9.2.1.3 Preoperative Knee Joint Assessment
Physical Examination
The first step in preoperative assessment is to check the skin condition. The site and condition of the incision scar, the elasticity of skin, and vascularity are the important elements that affect the prognosis of revision. Second, the treatment method for revision TKA can differ according to the condition of the knee joint and its function. This includes the degree of instability, deformity, limited ROM, and muscle strength. It is necessary to determine the degree, site, direction of deformity and whether it is a fixed or flexible deformity in order to plan the revision. The degree of limited motion and its causes are very important factors for deciding the revision and for choosing the method of revision. The methods of revision can be different according to the causes of limited motion such as adhesions of soft tissues or gap discrepancy due to surgical failure. Dorr stated that soft tissues often need special management when the preoperative flexion motion is less than 90° or the flexion contracture is greater than 15°. The quadriceps muscle power also has a significant impact on the prognosis of revision TKA, and hence its tension and extensor lag should be evaluated before surgery.
Radiological Examination
The degree of deformity, bone defect, instability, and patellar tracking should be examined on the plain X-ray. Loosening may only be seen when the projection is accurate and its accuracy increases with the use of fluoroscopy. On X-ray, bone defect appears much smaller than its actual size. Stress X-ray also helps in checking the instability whether it is due to PE wear, relaxation of ligaments, or prosthesis instability. X-ray of the contralateral knee is necessary in order to compare both sides and to check the prosthesis size.

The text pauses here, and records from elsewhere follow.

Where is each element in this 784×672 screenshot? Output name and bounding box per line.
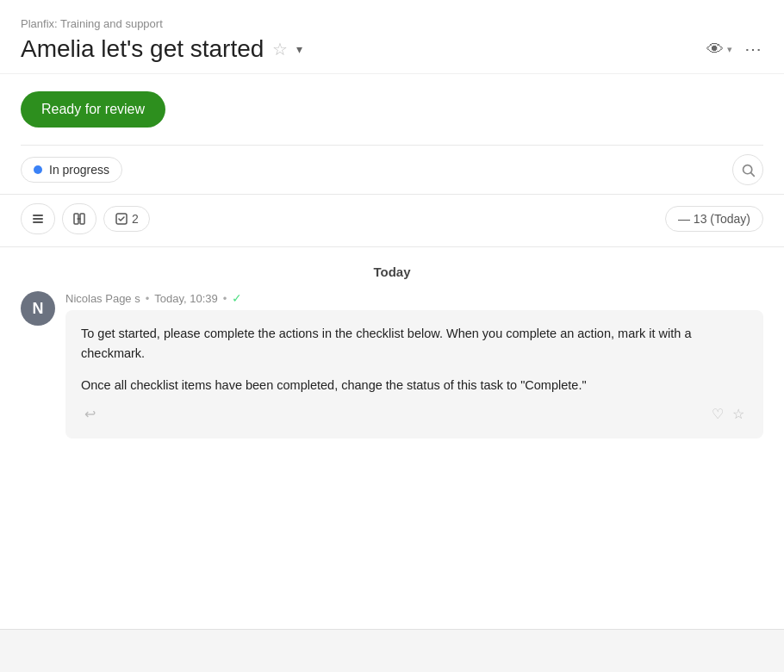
- message-meta: Nicolas Page s • Today, 10:39 • ✓: [65, 291, 763, 305]
- title-row: Amelia let's get started ☆ ▾ 👁 ▾ ⋯: [21, 35, 763, 63]
- message-paragraph-2: Once all checklist items have been compl…: [81, 376, 748, 395]
- title-left: Amelia let's get started ☆ ▾: [21, 35, 302, 63]
- svg-rect-3: [33, 218, 43, 220]
- message-item: N Nicolas Page s • Today, 10:39 • ✓ To g…: [21, 291, 763, 439]
- lines-icon: [31, 212, 45, 226]
- eye-icon: 👁: [706, 40, 724, 59]
- status-row: In progress: [0, 146, 784, 195]
- message-time: Today, 10:39: [154, 292, 217, 305]
- message-paragraph-1: To get started, please complete the acti…: [81, 324, 748, 364]
- toolbar-right: — 13 (Today): [665, 206, 763, 232]
- reply-icon[interactable]: ↩: [84, 403, 96, 426]
- meta-separator2: •: [223, 292, 227, 305]
- heart-icon[interactable]: ♡: [712, 403, 724, 426]
- svg-rect-6: [80, 214, 84, 224]
- avatar: N: [21, 291, 55, 326]
- breadcrumb: Planfix: Training and support: [21, 17, 763, 30]
- sender-name: Nicolas Page s: [65, 292, 140, 305]
- action-icons: ♡ ☆: [712, 403, 744, 426]
- columns-icon: [72, 212, 86, 226]
- read-check-icon: ✓: [232, 291, 242, 305]
- date-info-button[interactable]: — 13 (Today): [665, 206, 763, 232]
- svg-line-1: [750, 172, 754, 176]
- checklist-button[interactable]: 2: [103, 206, 150, 232]
- svg-rect-4: [33, 221, 43, 223]
- status-badge[interactable]: In progress: [21, 157, 122, 183]
- watch-button[interactable]: 👁 ▾: [706, 40, 732, 59]
- checklist-count: 2: [132, 212, 139, 226]
- checklist-icon: [115, 212, 128, 226]
- status-section: Ready for review: [0, 74, 784, 146]
- title-actions: 👁 ▾ ⋯: [706, 39, 763, 59]
- search-icon: [741, 163, 756, 177]
- toolbar-left: 2: [21, 203, 150, 234]
- message-body: Nicolas Page s • Today, 10:39 • ✓ To get…: [65, 291, 763, 439]
- feed-section: Today N Nicolas Page s • Today, 10:39 • …: [0, 247, 784, 439]
- more-options-button[interactable]: ⋯: [744, 39, 763, 59]
- meta-separator: •: [146, 292, 150, 305]
- svg-rect-2: [33, 215, 43, 216]
- bottom-bar: [0, 629, 784, 672]
- page-header: Planfix: Training and support Amelia let…: [0, 0, 784, 74]
- date-header: Today: [21, 247, 763, 291]
- status-label: In progress: [49, 163, 109, 177]
- message-actions: ↩ ♡ ☆: [81, 396, 748, 426]
- message-bubble: To get started, please complete the acti…: [65, 310, 763, 439]
- favorite-icon[interactable]: ☆: [272, 39, 288, 59]
- page-title: Amelia let's get started: [21, 35, 264, 63]
- ready-for-review-button[interactable]: Ready for review: [21, 91, 165, 128]
- star-message-icon[interactable]: ☆: [732, 403, 744, 426]
- status-dot: [34, 165, 42, 174]
- list-view-button[interactable]: [21, 203, 55, 234]
- eye-chevron-icon: ▾: [727, 44, 732, 55]
- chevron-down-icon[interactable]: ▾: [296, 42, 302, 56]
- toolbar-row: 2 — 13 (Today): [0, 195, 784, 247]
- columns-view-button[interactable]: [62, 203, 96, 234]
- search-button[interactable]: [732, 154, 763, 185]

In some cases, CT scan can be of great help to assess the degree of osteolysis, rotational deformity, and the position of the prosthesis.
Miscellaneous
Before revision TKA, the possibility of an infection should always be ruled out and any suspicious factor should be thoroughly examined. Barrack et al. and Duff et al. suggested performing a routine arthrocentesis before revision TKA.
Finally, the size and brand of the primary prosthesis should be checked to determine whether that product had any material or design defect, whether it is appropriate for revision and which options are available.
9.2.2 Surgical Procedure
The surgical procedures that can be considered based on the preoperative analysis include which type of prosthesis is to be used, which approach will be better, how the prosthesis can be removed, how to perform osteotomy and bone reconstruction, how the soft tissue treatment can be done to achieve balancing, and how to fix the prosthesis.
9.2.2.1 Implant selection
Implant selection is usually done before the operation, and it is desirable to select an implant that offers all the options since the surgical procedure may change during the operation. Since the current prostheses have a modular system, all sizes of each component need to be kept ready. Metal augment and an extended stem with an offset stem, should be available. Also, it is desirable to use the prosthesis which has an instrument for easy removal of the implant.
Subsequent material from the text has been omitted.